A Salzbourg, la dame aux camélias croise, dans un hôtel, un liftier dont l’uniforme appelle à elle l’image d’une veste à quatre poches. On raconte que son amant de l’époque, le duc de Westminster, lui lègue ce goût proprement british pour le tweed. Sans surprise, la couturière opte pour cette chair : une laine moins lavée afin d’y garder souplesse et moelleux. La peau est invitée  à côtoyer la veste à travers la soie, le taffetas et le jersey. Le perfectionnisme qui meut l’avant-gardisme de la demoiselle la conduit à ouvrir le monde de la Mode à une petite veste aux lignes nettes.

Coupée droite, la jaquette est articulée de manière à donner une aisance aux mouvements : Chanel veut des femmes gracieuses, de celles dont les pas glissent. Le devant du vêtement est monté en fil droit, sans pince poitrine, faisant de ce tissu un tout. Le dos en est séparé par une simple colonne de coutures. Le secret de ce tombé parfait : une chaînette dorée ourle la doublure. Devenue depuis signature de la maison, seule à employer cette technique servant l’impeccable verticalité. 

Pour Gabrielle Chanel, tout devait avoir une fonction et, elle se devait d’être pratique. Son esprit se distille dans chacune des parties de son chef d’oeuvre. Les quatre poches devaient être en mesure d’abriter un mouchoir, un bout de papier ou, un briquet. Quant aux manches montées au sommet de l’épaule, l’aspect étriqué n’est illusoire : grâce à une pièce de tissu placée juste sous l’aisselle, le mouvement du bras se libère du carcan du vêtement.

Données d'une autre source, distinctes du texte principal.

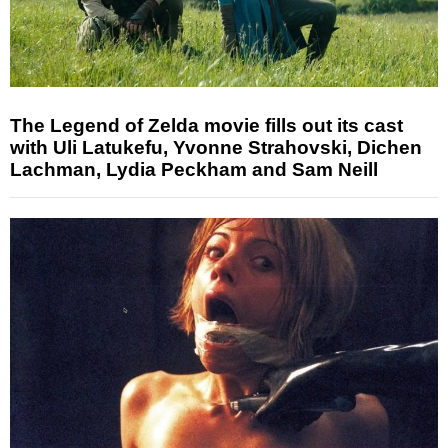
The Legend of Zelda movie fills out its cast
with Uli Latukefu, Yvonne Strahovski, Dichen
Lachman, Lydia Peckham and Sam Neill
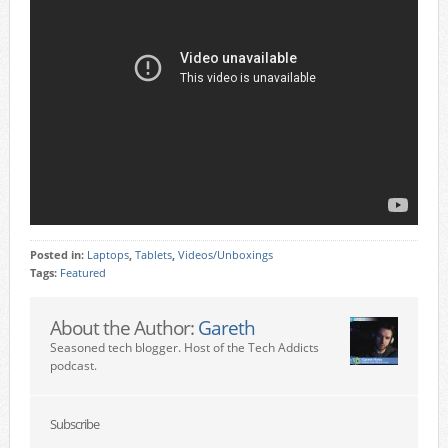
Posted in:
Laptops
,
Tablets
,
Videos/Unboxings
Tags:
Featured
About the Author:
Gareth
Seasoned tech blogger. Host of the Tech Addicts
podcast.
Subscribe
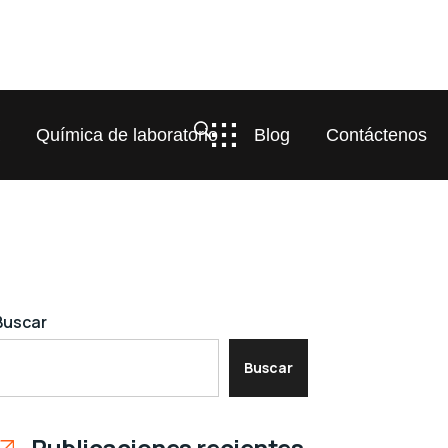
a
Química de laboratorio
Blog
Contáctenos
Buscar
Buscar
Publicaciones recientes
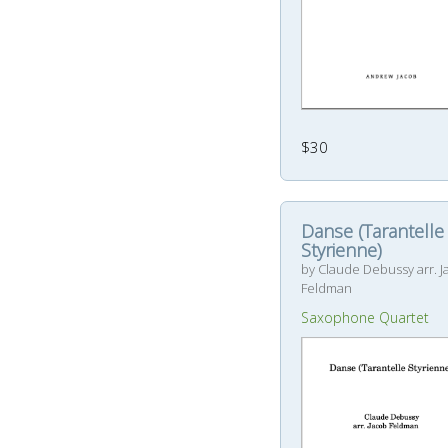
$30
Danse (Tarantelle
Styrienne)
by Claude Debussy arr. 
Feldman
Saxophone Quartet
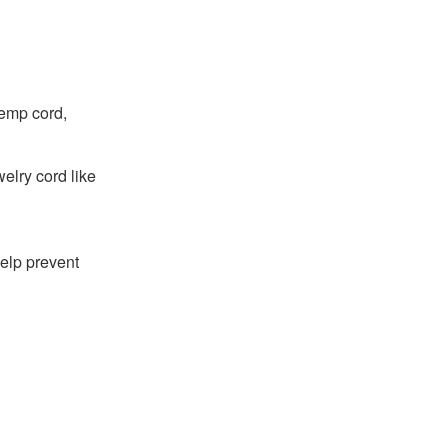
hemp cord,
welry cord like
 help prevent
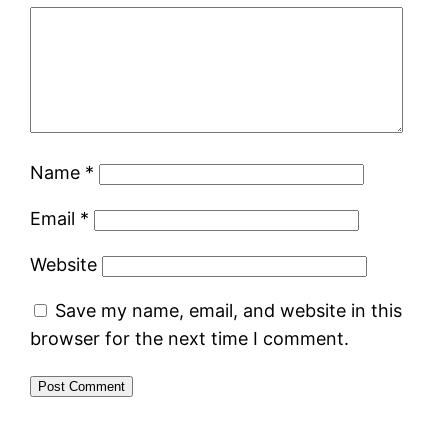
Name
*
Email
*
Website
Save my name, email, and website in this
browser for the next time I comment.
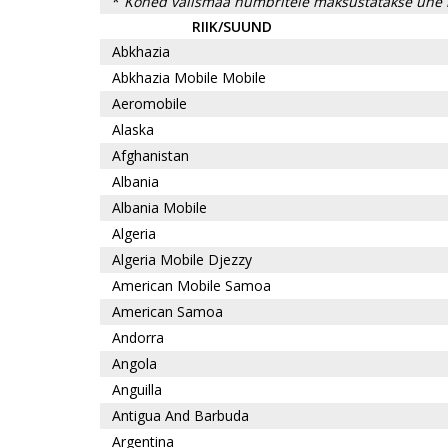
*
Kõned välismaa numbritele maksustatakse ühe 
RIIK/SUUND
Abkhazia
Abkhazia Mobile Mobile
Aeromobile
Alaska
Afghanistan
Albania
Albania Mobile
Algeria
Algeria Mobile Djezzy
American Mobile Samoa
American Samoa
Andorra
Angola
Anguilla
Antigua And Barbuda
Argentina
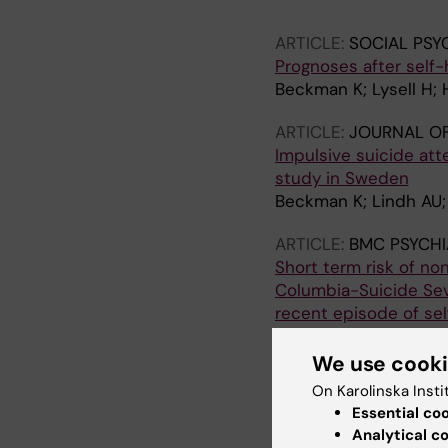
Waern M; Runeson B
ARTICLE:
SOCIAL PSY
Prognoses after self-
Beckman K; Lysell H; 
ARTICLE:
JOURNAL OF
Impulsive suicide at
study in Sweden
Beckman K; Lindh AU;
ARTICLE:
BMC PSYCHI
Short term risk of non
Columbia-Suicide Seve
recent episode of se
Lindh AU; Waern M; B
We use cook
ARTICLE:
JOURNAL OF
On Karolinska Insti
Method of self-harm 
Essential co
Beckman K; Mittendor
Analytical c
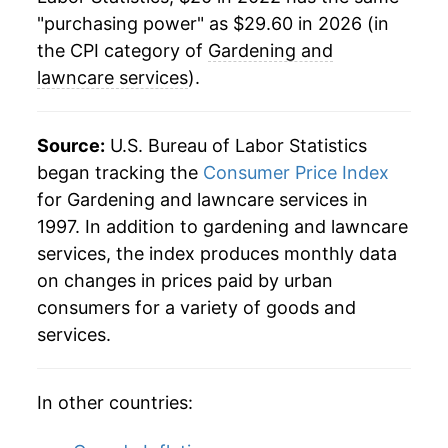
"purchasing power" as $29.60 in 2026 (in
the CPI category of
Gardening and
lawncare services
).
Source:
U.S. Bureau of Labor Statistics
began tracking the
Consumer Price Index
for Gardening and lawncare services in
1997. In addition to gardening and lawncare
services, the index produces monthly data
on changes in prices paid by urban
consumers for a variety of goods and
services.
In other countries:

Des galons enserrés de cordons y sont apposés : libre et inventive, ils sont la matérialisation de l’imaginaire Chanel. Chacun d’eux était singulier, car « par principe, j’invente toujours, je ne fais rien qui existe déjà. Je me consacre à l’unique » disait Gabrielle Chanel. D’or, de soie, ou d’argent, ils sont néanmoins toujours en complexion avec les boutons. Traitées comme de précieux bijoux, les attaches ont pris vie sous différents traits, dont les plus aimés par la créatrice étaient ceux à tête de lion. 

La petite veste continue d’enchanter. Déjà un an que l’exposition qui lui était consacré posait ses valises au Grand Palais à Paris. Karl Lagerfeld a su maintenir encore cette année dans sa collection Printemps-Eté 2014, cet héritage tout en y posant sa patte : les motifs de boutons s’agrandissent avec le double C, le trèfle à quatre feuilles ou le Camélia ; se colorant de différentes teintes selon les saisons. Finalement, c’est une sorte d’éternelle jeunesse que véhicule cette pièce qui, par ailleurs, est la plus copiée au monde.